Movants' Contention that Hermitage did not Disclaim Coverage
Movants' Contentions
Movants go on to argue that although Hermitage admits that it received the letter dated January 16, 2009 from Mt. Hawley demanding a defense and indemnification on behalf of Delight, Tompkins and Northeast, Hermitage never responded to that demand, but for a letter sent to its insured, Thomas, with copies sent to Mt. Hawley and plaintiff's attorney. In this regard, movants further aver that it is significant that letter does not address movants' claim for coverage as additional insureds, nor does it mention its contention that movants provided late notice of claims. Movants also point out that it was not until seventeen months following notice of movants' claim and after the commencement of the Declaratory Judgment Action, by letter dated August 24, 2010, sent to Tompkins and Northeast, Hermitage disclaimed coverage. No disclaimer was ever sent to Delight. Further, Hermitage did not undertake an investigation into movant's claim. Movants thus conclude that Hermitage never denied coverage to any additional insureds under its policy, since it did not send a timely denial of coverage to them. They also argue that it is well settled that late notice by a named insured is not necessarily untimely notice by an additional insured.
Discussion
Insurance Law § 3420(d) (redesignated as § 3420[d][2] by L 2008, ch 388, § 5) requires a liability insurer to give the insured or the injured person written notice of disclaimer of a personal injury claim “as soon as is reasonably possible.” In interpreting this provision, it has been explained that:
“An insurer's failure to provide notice as soon as is reasonably possible precludes effective disclaimer, even [where] the policy holder's own notice of the incident to its insurer is untimely' (First Fin. Ins. Co. v. Jetco Contr. Corp., 1 NY3d 64, 67 [2003] )' (Matter of New York Cent. Mut. Fire Ins. Co. v. Aguirre, 7 NY3d 772, 774 [2006] ). Where there is a delay in providing the written notice of disclaimer, the burden rests on the insurance company to explain the delay ( see First Fin. Ins. Co. v. Jetco Contr. Corp., 1 NY3d 64 [2003];Matter of Allstate Ins. Co. v. Cruz, 30 AD3d 511 [2006];Pennsylvania Lumbermans Mut. Ins. Co. v. D & Sons Constr. Corp., 18 AD3d 843 [2005] ). When the explanation offered for the delay is an assertion that there was a need to investigate issues that will affect the decision on whether to disclaim, the burden is on the insurance company to establish that the delay was reasonably related to the completion of a necessary, thorough, and diligent investigation ( see Schulman v. Indian Harbor Ins. Co., 40 AD3d 957 [2007] ).”

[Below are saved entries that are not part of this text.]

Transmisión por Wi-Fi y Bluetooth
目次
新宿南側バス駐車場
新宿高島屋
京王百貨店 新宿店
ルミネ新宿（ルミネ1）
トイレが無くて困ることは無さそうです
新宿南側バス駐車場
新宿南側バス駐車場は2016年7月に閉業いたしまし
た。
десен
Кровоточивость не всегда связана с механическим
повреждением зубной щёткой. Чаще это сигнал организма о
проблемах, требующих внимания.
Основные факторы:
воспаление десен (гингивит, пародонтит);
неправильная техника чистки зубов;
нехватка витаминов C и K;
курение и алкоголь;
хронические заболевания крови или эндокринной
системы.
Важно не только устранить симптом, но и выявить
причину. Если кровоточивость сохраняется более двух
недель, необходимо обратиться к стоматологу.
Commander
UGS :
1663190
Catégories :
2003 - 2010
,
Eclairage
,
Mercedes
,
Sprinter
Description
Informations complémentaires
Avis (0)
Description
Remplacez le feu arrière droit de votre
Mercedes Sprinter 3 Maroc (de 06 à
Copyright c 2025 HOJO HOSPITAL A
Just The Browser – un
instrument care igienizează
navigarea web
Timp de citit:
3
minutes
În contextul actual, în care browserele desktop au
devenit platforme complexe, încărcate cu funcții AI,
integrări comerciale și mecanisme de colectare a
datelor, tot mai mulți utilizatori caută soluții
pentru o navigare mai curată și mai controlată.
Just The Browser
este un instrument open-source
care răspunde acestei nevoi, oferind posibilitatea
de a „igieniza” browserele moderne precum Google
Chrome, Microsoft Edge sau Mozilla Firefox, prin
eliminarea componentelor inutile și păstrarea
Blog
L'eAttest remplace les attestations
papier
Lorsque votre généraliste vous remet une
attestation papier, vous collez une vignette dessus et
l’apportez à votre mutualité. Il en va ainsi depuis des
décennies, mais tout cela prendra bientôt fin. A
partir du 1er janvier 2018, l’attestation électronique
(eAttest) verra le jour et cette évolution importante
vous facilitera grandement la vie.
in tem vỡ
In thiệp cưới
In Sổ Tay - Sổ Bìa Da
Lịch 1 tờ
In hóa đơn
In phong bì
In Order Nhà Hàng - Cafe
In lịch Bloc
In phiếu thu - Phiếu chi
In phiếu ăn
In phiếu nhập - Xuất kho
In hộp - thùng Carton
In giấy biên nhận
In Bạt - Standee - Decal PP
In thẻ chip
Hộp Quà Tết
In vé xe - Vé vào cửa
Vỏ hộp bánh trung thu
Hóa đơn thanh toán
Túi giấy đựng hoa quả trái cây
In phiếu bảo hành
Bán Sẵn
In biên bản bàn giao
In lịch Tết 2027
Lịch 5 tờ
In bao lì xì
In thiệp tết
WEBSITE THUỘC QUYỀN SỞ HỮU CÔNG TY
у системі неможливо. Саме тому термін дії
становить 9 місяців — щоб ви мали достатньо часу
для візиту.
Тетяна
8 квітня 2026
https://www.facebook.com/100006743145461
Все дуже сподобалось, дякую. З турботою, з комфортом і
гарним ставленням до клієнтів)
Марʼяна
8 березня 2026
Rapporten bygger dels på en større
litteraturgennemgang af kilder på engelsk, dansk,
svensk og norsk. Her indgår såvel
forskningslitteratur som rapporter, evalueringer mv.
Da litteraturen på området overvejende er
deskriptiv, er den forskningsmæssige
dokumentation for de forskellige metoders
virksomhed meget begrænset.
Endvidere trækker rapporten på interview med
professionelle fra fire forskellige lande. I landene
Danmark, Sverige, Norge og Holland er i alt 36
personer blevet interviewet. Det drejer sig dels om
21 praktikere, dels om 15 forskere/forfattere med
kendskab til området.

(Quincy Mut. Fire Ins. Co. v. Uribe, 45 AD3d 661, 661–662 [2007] ).
The court finds that while movants' statement of the law is correct, the facts do not support its contention. In this regard, it is not disputed that Hermitage responded to Mt. Hawley's demand for coverage approximately a week after receiving the letter. Although the letter disclaiming coverage was addressed to Thomas, as Hermitage's insured, it unequivocally stated that no coverage would be provided to Thomas “and all other named insureds under the policy” and that “[w]e also find notice from the plaintiff attorney and all other parties associated with this claim to be late as well.” In this regard, it must also be noted that the letter requested that Hermitage contact plaintiff's attorney, which it did. Also significant is the fact that in her letter dated September 9, 2009, Ms. O'Connor stated that she “acknowledge[d] receipt of your January 26, 2009 letter wherein you find all parties associated with this claim to be late in providing notice to Hermitage Insurance and in violation of policy conditions.” Accordingly, movants will not now be permitted to argue that Hermitage never disclaimed coverage.
Conclusion
For the above stated reasons, the cross motion by Hermitage seeking a judgment declaring that it is not obligated to defend and indemnify Delight, Tompkins or Northeast in the underlying Personal Injury Action pursuant to the subject insurance policy is granted and the second third-party complaint is dismissed.
The foregoing constitutes the order, decision and judgment of this court.